[Records for this task — start]

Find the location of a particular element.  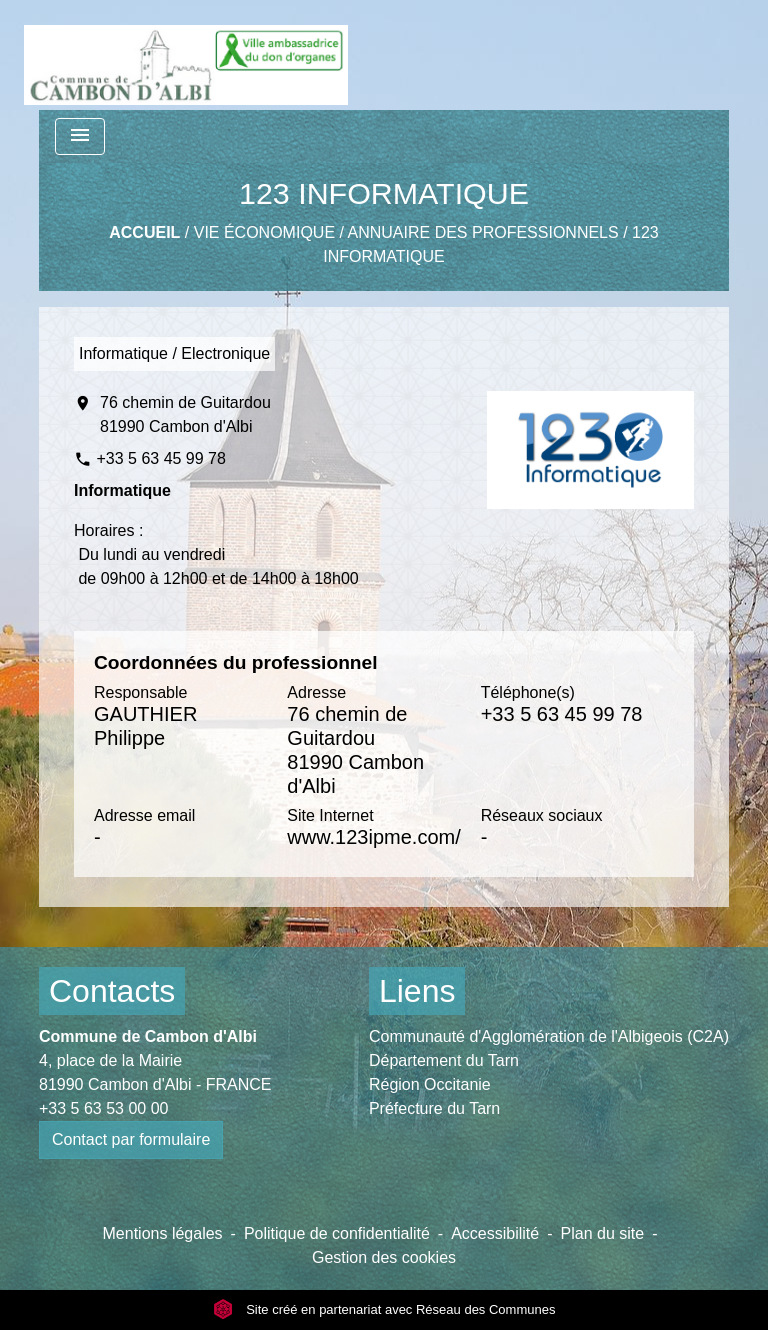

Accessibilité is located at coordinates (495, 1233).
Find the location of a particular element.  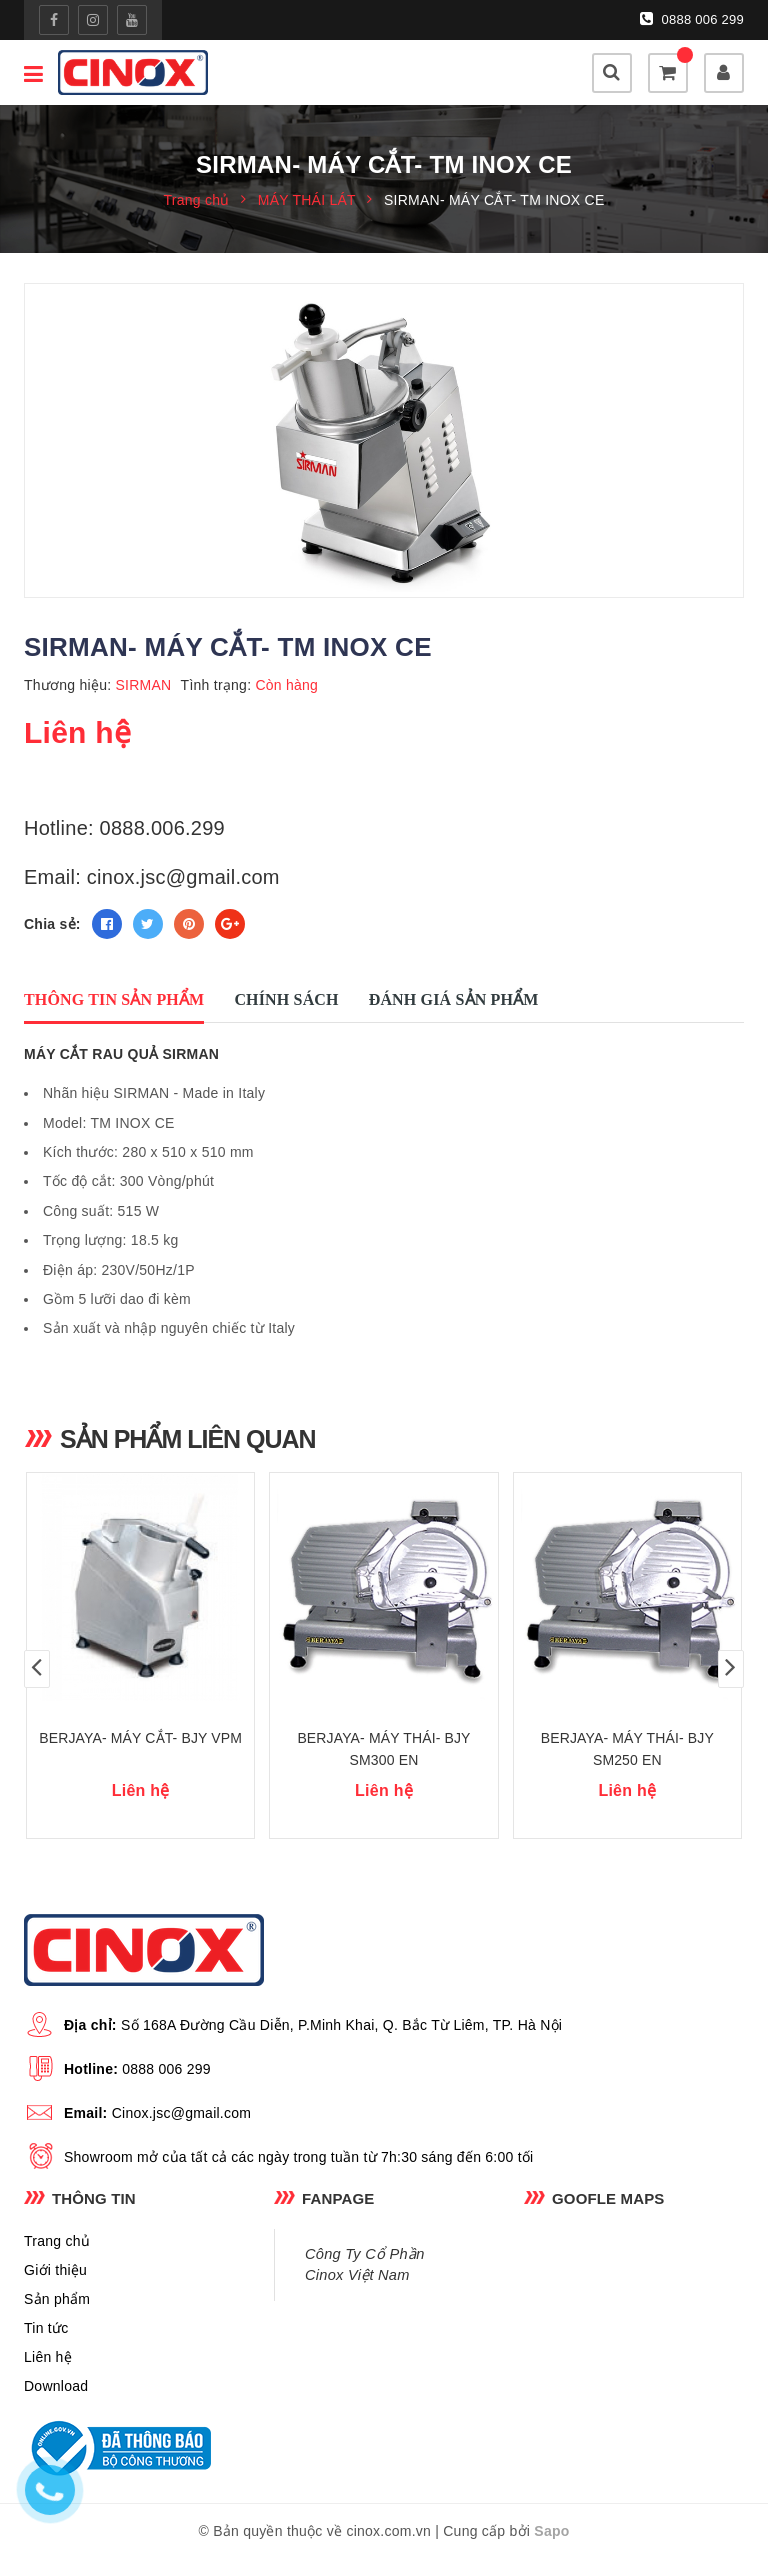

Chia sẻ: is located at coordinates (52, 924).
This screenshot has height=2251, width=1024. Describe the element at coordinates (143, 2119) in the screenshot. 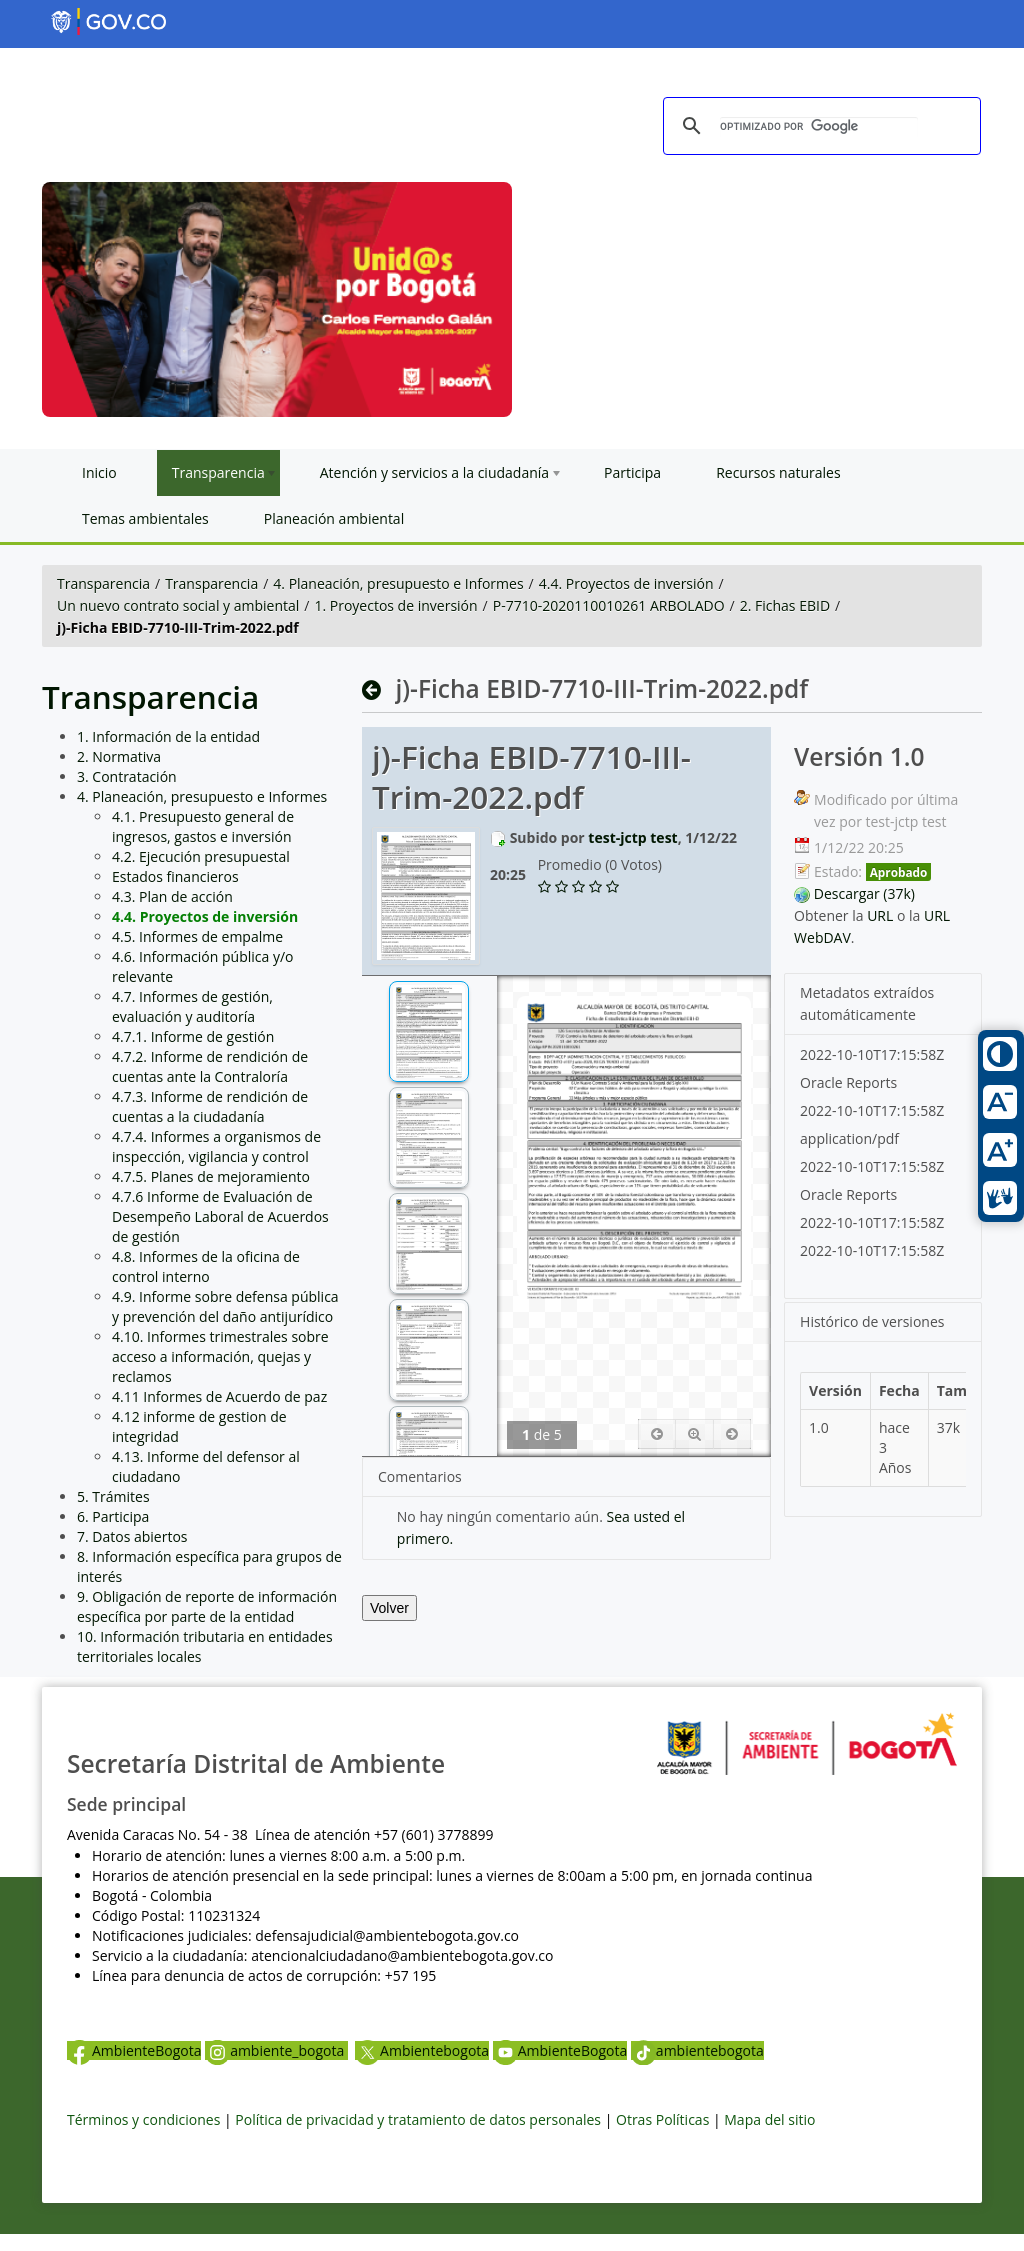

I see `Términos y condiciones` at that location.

[Records for this task — finish]

Requirement:
Print every record above exactly, but no pictures.

Task answer:
Find the location of a particular element.  

Accessibilité is located at coordinates (495, 1233).
Find the location of a particular element.  

Chia sẻ: is located at coordinates (52, 924).
This screenshot has height=2251, width=1024. Describe the element at coordinates (143, 2119) in the screenshot. 

I see `Términos y condiciones` at that location.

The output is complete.